SL: “Well, I’m not going to say it’s like winning a rally title but it still means a lot. I always looked at Pikes Peak in the past and thought that it would be nice to do it one day, and now here I am. For me, with what I’m doing this season, it’s the race of the year. Of all the cars I’ve driven this year, the 208 T16 Pikes Peak is definitely the most fun. This one is a good record, which I think will be quite hard to beat.”
How much of a worry was the weather today?
SL: “It was certainly a big worry as there were lots of delays to our start time; every time something else. We had some information from our weather forecasters that there would be rain after midday and then when we were waiting to start it seemed to be getting closer and closer to midday. I thought that if we didn’t get on with it soon, we’d be in trouble… From the start line I could actually begin to see the weather start to close in around the mountain.”

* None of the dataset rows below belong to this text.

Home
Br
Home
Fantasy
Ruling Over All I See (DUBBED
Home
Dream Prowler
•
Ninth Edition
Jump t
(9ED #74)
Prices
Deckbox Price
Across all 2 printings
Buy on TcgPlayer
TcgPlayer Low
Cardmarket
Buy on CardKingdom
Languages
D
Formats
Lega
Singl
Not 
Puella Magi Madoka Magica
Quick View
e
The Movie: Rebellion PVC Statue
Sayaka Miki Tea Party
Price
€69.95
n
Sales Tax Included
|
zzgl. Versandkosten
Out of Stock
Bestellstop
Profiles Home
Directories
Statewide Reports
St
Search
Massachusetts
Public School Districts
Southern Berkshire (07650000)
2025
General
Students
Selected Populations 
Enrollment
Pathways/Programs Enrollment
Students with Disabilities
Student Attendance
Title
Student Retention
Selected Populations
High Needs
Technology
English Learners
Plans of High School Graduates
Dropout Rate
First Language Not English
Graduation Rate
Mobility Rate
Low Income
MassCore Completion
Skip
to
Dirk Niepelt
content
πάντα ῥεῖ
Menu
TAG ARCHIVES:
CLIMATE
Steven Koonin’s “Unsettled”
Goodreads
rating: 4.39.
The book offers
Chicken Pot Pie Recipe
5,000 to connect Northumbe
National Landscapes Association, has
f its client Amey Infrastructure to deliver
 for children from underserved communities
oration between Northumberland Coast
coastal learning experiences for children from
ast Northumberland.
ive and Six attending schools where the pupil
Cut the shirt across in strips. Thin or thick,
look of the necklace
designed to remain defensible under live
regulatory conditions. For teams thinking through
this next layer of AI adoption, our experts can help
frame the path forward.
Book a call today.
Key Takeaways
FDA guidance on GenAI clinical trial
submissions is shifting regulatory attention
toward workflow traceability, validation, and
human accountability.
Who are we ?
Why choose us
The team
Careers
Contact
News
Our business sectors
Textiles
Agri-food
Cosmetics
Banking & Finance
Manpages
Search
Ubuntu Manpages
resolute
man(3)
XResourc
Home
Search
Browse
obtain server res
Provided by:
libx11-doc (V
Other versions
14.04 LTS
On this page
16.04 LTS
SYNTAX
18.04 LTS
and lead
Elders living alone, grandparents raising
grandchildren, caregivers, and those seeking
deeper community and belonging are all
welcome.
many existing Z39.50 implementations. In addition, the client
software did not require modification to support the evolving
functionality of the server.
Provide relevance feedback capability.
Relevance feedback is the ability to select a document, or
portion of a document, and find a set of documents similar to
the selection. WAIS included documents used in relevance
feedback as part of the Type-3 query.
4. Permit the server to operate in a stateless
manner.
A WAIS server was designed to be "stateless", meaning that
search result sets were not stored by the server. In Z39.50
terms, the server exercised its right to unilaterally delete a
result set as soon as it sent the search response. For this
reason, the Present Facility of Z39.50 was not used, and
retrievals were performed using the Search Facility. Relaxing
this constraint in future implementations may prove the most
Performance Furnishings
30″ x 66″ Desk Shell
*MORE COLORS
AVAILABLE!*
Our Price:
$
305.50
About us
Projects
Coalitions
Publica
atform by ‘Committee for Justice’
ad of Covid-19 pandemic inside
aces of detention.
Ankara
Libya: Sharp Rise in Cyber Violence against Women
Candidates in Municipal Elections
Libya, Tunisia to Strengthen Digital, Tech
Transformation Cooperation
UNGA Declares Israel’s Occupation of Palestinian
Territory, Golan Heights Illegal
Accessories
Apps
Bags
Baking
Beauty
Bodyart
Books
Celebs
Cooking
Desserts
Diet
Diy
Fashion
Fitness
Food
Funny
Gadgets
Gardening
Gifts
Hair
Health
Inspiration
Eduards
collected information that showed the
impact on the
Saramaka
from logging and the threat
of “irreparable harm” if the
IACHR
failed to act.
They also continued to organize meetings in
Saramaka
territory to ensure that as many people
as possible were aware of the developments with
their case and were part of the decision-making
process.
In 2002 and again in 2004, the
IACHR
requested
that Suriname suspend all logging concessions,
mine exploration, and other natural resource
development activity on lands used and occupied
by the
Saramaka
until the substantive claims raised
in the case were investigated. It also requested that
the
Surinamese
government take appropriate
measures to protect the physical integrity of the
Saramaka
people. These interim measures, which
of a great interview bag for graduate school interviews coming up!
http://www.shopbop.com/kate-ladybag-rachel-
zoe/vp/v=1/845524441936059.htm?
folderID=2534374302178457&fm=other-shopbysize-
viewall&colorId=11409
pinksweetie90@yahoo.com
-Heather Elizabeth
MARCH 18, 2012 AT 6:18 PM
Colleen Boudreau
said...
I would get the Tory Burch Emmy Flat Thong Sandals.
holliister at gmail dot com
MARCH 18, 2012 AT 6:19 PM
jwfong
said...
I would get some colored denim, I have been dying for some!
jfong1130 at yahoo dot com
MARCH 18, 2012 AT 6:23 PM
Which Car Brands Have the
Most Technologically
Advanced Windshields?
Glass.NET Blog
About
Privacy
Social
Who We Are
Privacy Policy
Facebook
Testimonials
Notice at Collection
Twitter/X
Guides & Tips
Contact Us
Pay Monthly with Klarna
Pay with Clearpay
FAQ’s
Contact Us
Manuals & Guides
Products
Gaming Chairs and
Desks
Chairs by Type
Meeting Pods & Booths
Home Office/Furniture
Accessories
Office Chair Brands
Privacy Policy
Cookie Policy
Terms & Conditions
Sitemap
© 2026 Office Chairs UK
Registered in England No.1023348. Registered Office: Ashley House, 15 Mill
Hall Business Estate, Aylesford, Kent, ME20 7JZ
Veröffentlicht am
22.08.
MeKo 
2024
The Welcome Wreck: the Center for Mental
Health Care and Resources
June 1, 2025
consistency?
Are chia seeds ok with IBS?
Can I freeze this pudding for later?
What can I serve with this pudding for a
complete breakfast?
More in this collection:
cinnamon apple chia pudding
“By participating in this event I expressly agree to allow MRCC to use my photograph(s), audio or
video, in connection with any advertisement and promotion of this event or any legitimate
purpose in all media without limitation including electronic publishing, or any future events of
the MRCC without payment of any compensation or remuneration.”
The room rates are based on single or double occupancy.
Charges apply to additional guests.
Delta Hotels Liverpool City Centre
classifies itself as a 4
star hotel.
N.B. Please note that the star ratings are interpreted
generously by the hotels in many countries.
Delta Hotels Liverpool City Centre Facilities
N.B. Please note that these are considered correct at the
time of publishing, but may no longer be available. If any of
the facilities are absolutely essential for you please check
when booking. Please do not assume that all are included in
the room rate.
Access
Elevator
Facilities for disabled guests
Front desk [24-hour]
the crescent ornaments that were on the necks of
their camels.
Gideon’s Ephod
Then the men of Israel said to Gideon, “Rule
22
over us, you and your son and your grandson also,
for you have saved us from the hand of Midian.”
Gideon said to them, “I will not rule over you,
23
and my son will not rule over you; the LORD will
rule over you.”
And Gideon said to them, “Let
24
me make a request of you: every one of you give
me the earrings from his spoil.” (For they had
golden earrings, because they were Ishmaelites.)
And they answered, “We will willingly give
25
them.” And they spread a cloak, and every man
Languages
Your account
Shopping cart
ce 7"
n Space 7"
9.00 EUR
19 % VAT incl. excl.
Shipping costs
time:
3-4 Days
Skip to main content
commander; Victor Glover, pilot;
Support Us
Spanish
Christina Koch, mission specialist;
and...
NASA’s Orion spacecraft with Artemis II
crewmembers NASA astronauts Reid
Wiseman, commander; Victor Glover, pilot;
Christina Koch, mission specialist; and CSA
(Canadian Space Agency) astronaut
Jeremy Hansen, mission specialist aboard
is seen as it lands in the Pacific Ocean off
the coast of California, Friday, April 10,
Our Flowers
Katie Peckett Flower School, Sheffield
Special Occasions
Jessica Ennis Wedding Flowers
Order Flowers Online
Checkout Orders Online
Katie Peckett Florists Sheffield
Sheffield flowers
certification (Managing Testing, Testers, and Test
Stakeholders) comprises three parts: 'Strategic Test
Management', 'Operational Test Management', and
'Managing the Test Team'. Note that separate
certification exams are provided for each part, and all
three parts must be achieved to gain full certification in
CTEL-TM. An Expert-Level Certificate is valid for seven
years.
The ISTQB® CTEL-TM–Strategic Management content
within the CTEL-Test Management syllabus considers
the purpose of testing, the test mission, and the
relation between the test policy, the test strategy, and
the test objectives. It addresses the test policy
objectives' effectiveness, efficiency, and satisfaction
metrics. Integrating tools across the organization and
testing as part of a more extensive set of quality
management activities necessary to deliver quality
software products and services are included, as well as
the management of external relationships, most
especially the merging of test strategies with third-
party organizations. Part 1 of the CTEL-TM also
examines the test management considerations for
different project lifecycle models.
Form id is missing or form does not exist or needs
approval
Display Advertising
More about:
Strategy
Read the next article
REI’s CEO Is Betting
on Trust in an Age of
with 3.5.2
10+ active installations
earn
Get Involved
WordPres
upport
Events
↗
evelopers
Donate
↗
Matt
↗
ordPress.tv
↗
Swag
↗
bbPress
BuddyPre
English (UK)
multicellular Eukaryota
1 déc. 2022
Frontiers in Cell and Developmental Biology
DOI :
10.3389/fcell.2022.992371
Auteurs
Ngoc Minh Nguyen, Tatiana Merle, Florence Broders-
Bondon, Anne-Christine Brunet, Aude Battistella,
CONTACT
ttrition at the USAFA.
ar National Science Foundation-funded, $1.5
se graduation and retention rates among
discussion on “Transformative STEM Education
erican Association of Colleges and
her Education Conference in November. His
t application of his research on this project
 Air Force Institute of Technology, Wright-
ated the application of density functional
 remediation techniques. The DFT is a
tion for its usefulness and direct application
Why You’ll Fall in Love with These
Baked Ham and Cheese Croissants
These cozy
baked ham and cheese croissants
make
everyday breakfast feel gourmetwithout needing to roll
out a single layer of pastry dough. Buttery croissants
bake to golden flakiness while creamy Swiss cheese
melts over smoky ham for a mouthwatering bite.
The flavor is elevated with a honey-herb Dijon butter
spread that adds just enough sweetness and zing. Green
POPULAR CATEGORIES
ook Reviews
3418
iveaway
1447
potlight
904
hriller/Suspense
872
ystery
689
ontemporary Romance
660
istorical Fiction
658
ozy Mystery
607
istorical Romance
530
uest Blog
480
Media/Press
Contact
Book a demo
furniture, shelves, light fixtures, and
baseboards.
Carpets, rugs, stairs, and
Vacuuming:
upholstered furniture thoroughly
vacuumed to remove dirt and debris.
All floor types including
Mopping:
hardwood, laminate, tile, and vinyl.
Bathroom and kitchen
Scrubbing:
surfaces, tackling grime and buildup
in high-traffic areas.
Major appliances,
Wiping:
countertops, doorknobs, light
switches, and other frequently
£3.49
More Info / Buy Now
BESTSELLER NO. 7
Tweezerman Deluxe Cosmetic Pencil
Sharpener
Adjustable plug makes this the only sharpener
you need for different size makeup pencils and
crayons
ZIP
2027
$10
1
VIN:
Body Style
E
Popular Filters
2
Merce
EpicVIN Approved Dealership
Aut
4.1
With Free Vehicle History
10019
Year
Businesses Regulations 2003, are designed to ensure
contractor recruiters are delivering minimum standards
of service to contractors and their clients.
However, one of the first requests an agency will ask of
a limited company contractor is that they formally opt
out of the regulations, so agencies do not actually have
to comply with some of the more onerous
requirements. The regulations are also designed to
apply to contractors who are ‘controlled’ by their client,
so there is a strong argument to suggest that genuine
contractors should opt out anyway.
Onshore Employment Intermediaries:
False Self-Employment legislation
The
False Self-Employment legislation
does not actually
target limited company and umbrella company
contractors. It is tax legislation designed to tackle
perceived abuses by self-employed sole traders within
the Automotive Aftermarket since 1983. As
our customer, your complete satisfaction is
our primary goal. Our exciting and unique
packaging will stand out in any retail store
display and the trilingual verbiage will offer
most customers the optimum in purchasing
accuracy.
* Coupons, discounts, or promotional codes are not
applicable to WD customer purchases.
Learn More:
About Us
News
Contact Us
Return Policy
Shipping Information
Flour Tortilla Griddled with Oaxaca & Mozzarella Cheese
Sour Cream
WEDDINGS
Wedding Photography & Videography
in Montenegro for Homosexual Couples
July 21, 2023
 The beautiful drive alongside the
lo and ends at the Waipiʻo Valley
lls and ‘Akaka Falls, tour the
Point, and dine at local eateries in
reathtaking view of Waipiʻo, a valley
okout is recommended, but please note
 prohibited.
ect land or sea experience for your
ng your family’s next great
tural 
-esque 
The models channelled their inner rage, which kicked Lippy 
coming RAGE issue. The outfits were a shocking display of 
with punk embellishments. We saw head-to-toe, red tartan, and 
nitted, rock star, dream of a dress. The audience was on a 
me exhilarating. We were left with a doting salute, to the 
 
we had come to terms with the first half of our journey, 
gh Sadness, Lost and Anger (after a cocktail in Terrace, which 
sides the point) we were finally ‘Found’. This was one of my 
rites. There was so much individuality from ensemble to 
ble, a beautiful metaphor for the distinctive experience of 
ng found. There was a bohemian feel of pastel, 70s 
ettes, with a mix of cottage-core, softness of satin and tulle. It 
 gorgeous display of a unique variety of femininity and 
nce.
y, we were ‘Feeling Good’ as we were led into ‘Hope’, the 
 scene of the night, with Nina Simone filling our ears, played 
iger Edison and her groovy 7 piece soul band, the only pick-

How long did it take you to get used to the 208 T16 Pikes Peak?
SL: “Before starting on this programme I did ask myself whether or not this car would be too extreme for me to find the same sort of feeling and confidence as I have in my rally car. After all it’s 875 horsepower and the most radical car I have ever driven. In the end though I had a very comfortable feeling with the car and I was able to push with full confidence.”
So will you be back next year?
SL: “To be honest that’s not something we’ve spoken about. I’ve really enjoyed this but we’ll see what happens and who tries to break the record. The feeling is amazing, but the risks are also high.”